ASSIGNMENT:
Looking at the entries below, state how many lines contain the word "AMBA". Give the number alone.

RECORDS PROVIDED:
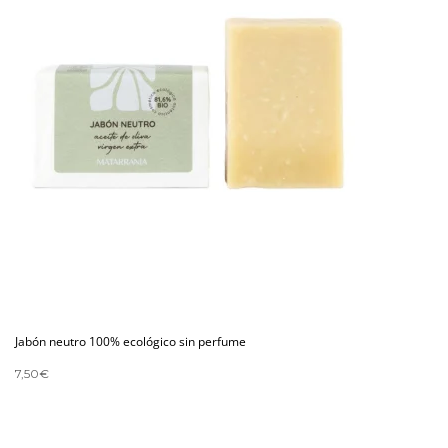
Jabón neutro 100% ecológico sin perfume
7,50
€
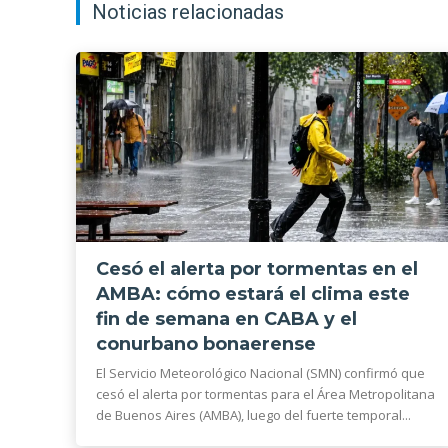
Noticias relacionadas
Cesó el alerta por tormentas en el
AMBA: cómo estará el clima este
fin de semana en CABA y el
conurbano bonaerense
El Servicio Meteorológico Nacional (SMN) confirmó que
cesó el alerta por tormentas para el Área Metropolitana
de Buenos Aires (AMBA), luego del fuerte temporal...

EXERCISE OUTPUT:
2